__ABOUT THIS TASK__
Which lines of the data contain the string "energy"? Copy every one.

(Stored dataset items)
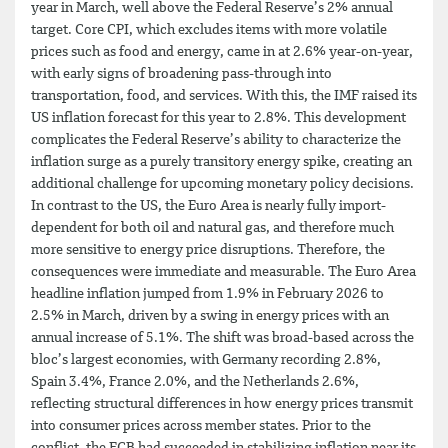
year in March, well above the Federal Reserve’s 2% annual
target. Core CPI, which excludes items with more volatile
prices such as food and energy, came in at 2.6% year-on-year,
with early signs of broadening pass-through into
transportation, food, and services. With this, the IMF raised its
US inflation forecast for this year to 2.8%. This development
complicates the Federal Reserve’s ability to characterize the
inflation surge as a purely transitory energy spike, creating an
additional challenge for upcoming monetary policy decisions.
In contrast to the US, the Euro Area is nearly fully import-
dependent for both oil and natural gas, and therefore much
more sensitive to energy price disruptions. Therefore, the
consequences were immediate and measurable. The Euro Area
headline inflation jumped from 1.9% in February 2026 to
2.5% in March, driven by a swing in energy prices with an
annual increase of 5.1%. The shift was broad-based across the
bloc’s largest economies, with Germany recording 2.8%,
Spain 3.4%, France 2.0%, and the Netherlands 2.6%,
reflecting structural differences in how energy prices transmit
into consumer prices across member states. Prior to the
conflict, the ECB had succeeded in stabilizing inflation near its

__EXERCISE ANSWER__
prices such as food and energy, came in at 2.6% year-on-year,
inflation surge as a purely transitory energy spike, creating an
more sensitive to energy price disruptions. Therefore, the
2.5% in March, driven by a swing in energy prices with an
reflecting structural differences in how energy prices transmit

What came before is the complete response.